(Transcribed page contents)
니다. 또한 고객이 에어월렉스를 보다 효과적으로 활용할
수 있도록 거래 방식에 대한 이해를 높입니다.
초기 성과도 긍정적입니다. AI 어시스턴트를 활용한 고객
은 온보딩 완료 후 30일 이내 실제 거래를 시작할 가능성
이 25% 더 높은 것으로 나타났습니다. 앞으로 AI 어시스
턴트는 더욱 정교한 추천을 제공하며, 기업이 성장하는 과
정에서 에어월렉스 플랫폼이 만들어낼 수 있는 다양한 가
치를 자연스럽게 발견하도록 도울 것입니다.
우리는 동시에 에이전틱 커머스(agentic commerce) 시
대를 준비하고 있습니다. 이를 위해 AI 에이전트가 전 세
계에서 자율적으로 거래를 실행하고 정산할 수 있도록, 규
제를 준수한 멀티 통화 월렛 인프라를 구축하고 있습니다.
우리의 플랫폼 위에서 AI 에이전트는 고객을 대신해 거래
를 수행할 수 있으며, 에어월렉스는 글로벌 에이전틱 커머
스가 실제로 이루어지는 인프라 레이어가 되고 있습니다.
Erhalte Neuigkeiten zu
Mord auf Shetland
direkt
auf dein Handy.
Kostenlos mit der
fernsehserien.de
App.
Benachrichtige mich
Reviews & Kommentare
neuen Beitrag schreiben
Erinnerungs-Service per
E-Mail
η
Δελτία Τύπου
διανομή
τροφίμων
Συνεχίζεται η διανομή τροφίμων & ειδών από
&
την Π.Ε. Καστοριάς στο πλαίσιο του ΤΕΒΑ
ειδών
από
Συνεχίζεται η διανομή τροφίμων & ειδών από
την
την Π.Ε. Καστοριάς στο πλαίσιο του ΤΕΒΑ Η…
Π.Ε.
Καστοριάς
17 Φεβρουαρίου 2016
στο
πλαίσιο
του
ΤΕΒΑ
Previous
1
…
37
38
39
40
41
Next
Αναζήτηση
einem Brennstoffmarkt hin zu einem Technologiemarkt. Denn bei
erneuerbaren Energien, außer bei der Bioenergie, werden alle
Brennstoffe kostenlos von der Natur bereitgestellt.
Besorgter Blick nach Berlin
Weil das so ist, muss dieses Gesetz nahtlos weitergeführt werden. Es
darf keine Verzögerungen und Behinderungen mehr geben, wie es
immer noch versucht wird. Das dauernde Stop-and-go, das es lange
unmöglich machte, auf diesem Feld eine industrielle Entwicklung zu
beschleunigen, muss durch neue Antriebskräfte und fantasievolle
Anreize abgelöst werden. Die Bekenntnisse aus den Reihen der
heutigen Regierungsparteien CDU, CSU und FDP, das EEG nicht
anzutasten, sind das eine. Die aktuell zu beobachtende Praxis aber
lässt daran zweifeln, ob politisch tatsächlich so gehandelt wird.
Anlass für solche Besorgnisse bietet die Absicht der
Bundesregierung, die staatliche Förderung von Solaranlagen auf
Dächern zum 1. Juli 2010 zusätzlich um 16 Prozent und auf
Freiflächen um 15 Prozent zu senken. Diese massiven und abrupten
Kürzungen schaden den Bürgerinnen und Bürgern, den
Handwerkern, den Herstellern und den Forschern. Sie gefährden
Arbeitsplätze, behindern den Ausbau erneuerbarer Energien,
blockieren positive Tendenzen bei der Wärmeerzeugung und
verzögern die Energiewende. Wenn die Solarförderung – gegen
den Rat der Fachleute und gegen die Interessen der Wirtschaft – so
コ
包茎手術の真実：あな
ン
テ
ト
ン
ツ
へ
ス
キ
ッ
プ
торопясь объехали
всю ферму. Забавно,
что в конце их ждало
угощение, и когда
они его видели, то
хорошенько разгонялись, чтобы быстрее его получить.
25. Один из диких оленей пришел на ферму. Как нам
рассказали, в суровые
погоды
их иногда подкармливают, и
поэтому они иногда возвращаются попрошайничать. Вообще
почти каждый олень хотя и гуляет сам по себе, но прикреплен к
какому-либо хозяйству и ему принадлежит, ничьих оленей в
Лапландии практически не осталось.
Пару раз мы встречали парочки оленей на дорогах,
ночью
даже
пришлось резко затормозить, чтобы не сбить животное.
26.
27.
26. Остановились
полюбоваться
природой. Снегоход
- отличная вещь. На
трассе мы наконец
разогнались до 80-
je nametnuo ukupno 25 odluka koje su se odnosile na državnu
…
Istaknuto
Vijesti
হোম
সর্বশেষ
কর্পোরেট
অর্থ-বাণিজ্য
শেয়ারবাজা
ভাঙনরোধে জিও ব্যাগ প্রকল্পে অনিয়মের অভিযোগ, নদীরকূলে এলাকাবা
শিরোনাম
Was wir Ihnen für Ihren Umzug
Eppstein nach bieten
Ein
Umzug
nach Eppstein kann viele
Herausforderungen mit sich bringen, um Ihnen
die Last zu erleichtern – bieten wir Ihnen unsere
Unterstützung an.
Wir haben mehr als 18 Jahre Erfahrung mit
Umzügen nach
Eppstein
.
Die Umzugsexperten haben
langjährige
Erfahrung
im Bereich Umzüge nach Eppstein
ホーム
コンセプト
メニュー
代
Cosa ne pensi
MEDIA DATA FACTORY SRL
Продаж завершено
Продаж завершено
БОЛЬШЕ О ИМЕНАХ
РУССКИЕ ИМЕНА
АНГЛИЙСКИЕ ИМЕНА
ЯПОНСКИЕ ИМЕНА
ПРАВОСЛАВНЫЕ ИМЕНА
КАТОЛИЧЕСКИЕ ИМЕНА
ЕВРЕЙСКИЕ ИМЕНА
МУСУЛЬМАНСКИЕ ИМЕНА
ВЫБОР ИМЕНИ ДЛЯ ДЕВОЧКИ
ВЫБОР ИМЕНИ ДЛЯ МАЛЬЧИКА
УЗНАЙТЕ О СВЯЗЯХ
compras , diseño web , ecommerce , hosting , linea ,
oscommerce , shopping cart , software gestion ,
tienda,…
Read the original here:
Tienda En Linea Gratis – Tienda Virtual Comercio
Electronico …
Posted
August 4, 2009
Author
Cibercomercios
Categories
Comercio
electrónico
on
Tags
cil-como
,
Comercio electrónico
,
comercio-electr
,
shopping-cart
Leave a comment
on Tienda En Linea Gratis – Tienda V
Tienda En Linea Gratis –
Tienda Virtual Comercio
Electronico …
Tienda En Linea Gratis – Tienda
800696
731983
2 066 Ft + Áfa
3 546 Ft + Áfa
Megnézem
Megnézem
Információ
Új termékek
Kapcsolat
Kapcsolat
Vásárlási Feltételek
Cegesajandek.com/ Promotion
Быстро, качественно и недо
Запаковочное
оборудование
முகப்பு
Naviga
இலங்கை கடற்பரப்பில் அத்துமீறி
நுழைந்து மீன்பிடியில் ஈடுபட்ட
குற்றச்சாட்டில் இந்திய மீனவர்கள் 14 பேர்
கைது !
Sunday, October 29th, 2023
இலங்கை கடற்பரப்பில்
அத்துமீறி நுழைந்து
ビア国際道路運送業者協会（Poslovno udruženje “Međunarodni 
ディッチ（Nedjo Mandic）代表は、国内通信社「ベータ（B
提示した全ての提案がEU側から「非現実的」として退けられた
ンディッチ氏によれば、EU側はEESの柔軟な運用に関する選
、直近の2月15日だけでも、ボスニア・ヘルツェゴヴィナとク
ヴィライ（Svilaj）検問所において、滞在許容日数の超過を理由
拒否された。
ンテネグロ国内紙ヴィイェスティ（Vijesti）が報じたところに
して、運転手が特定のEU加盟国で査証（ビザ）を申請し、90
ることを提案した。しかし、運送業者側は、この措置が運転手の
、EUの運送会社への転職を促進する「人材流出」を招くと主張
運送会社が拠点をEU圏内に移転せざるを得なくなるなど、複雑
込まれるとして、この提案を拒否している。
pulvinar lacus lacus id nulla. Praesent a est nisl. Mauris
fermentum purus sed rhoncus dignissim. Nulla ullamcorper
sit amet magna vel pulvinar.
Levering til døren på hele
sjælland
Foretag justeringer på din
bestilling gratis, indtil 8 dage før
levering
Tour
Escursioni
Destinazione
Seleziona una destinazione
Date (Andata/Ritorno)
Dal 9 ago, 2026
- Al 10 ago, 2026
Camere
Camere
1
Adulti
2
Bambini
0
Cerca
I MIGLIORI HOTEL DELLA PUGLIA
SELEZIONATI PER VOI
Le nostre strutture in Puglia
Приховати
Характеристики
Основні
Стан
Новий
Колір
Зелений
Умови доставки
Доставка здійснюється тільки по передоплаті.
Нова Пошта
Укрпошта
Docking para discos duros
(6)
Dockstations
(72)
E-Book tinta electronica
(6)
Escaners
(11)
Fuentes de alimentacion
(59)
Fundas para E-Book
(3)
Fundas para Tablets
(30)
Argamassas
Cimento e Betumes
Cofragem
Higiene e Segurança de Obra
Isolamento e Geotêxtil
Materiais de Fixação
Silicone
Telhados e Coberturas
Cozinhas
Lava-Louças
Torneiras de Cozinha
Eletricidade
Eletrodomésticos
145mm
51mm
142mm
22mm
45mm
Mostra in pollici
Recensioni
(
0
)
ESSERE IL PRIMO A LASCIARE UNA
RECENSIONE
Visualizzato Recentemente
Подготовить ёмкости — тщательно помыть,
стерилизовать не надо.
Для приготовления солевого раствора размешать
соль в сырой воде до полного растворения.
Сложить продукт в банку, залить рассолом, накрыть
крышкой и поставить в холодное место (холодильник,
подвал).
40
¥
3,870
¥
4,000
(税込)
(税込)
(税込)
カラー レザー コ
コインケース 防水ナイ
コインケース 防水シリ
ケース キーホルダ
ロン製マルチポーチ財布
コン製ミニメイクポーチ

▶ What to work on: All lines above from the one with "Isolamento e Geotêxtil" to the one with "Подготовить ёмкости —", inclusive, should be copied exactly, and no other lines.

▶ Output for this task:
Isolamento e Geotêxtil
Materiais de Fixação
Silicone
Telhados e Coberturas
Cozinhas
Lava-Louças
Torneiras de Cozinha
Eletricidade
Eletrodomésticos
145mm
51mm
142mm
22mm
45mm
Mostra in pollici
Recensioni
(
0
)
ESSERE IL PRIMO A LASCIARE UNA
RECENSIONE
Visualizzato Recentemente
Подготовить ёмкости — тщательно помыть,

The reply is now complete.